На улице я вдохнул полной грудью свежий воздух, дышал и не мог надышаться. Гаврилов сказал мне:
– Скоро одним махом прикроем все притоны, но наркоманию сразу, конечно, не пресечем. Тяжелое наследие оставлено нам, и нужно лечить, лечить! Вы, врачи, Федор, должны многое сделать.
Потом спросил:
– Подгорную улицу знаешь?
– А что там?
– А частушку слыхал?
По Подгорной я иду,Сворочу налево,Ко милашечке зайду —Кому какое дело!..– Много разных песенок, – заметил я.
– А знаешь ли ты, что до революции на Подгорной чуть ли не у каждого дома красный фонарь висел?
– Вы меня извините, – сказал я, – у нас, в Киренске, красные фонари не горели, я не знаю, для чего их вешают…
– Святая наивность! – Гаврилов засмеялся. – Такой фонарь – знак публичного дома. И хоть сейчас фонарей не увидишь, публичные дома кое-где в городе содержатся. Опытные вербовщики ловят для них малолетних девушек, молодых женщин, попавших в беду… Удивлен? Вот и знай, какая громадная работа предстоит по оздоровлению общества. Уставать некогда, Федор! Зато завтрашний день будет светлым и чистым!
Мне неизвестно, как в дальнейшем сложилась судьба Гаврилова, но ярко запомнился он – один из энергичных тружеников первых лет Советской власти, посвятивший свою жизнь борьбе с самым темным и гнусным, что выплеснул на городские окраины, как накипь, погибающий капитализм.
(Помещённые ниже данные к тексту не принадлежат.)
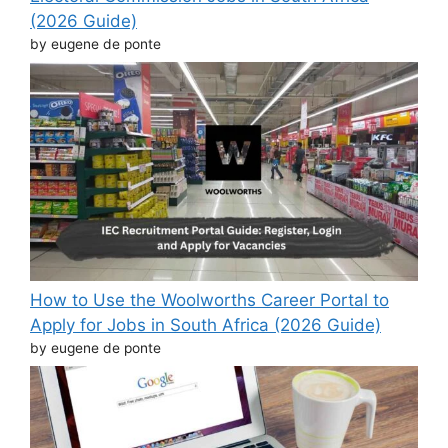
(2026 Guide)
by eugene de ponte
How to Use the Woolworths Career Portal to
Apply for Jobs in South Africa (2026 Guide)
by eugene de ponte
Зима в Иркутске лютая – трескучие морозы, затяжные метели. Пообносившийся, одетый легко, бегал я на занятия рысцой. В аудитории, когда занимал свое место, долго дул на пальцы, они не слушались, не могли карандаш держать, а ноги нестерпимо кололи тысячи острых холодных иголок… С Алешей Шелаковским решили: как только сдадим весенние экзамены, поедем на реку Лену зарабатывать деньги на одежду и обувь.
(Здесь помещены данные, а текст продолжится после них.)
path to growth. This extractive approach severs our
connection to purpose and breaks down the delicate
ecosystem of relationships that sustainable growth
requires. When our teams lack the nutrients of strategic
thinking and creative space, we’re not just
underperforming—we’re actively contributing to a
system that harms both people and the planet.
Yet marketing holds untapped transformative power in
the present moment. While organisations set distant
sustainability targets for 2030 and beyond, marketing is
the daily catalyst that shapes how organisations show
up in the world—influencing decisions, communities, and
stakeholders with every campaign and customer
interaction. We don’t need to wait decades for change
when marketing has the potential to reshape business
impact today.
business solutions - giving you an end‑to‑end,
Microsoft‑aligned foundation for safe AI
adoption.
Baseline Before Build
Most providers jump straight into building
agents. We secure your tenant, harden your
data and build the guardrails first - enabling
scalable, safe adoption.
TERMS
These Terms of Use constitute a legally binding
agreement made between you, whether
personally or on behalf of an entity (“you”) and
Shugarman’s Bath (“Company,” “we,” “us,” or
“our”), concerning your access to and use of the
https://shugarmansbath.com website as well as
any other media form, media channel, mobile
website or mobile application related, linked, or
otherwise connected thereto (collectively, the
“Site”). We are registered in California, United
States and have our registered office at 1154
Так и сделали… После утомительного пути до Качуга, отдохнув ночь, пошли искать себе работу. Алеше повезло сразу: его приняли на должность приказчика на торговый паузок (особой постройки карбас с высокими бортами и крышей), он мог теперь спокойно и безбедно плыть до Киренска. Мы попрощались с ним, и я уже в одиночку продолжал толкаться среди пристанского люда, узнавая, где какие работники требуются. Выяснил, что самое подходящее для меня – наняться на сплав груженых карбасов.
Карбас – это нечто среднее между плотом и баржой. Квадратной формы, он сделан из толстых досок, ширина его семь-восемь метров, длина двенадцать-четырнадцать. Борта в нижней части обшиты толстыми бревнами, чтобы судно не боялось нечаянных ударов, а сбоку от карбаса, удерживаемая канатами, плывет по воде плица – полуметровой ширины доска в двенадцать метров длиной. Это приспособление для снятия карбаса с мели. На таких карбасах в пору весеннего половодья сплавлялась основная масса грузов для снабжения населения Ленского бассейна. Работа на них под силу лишь крепким, выносливым людям.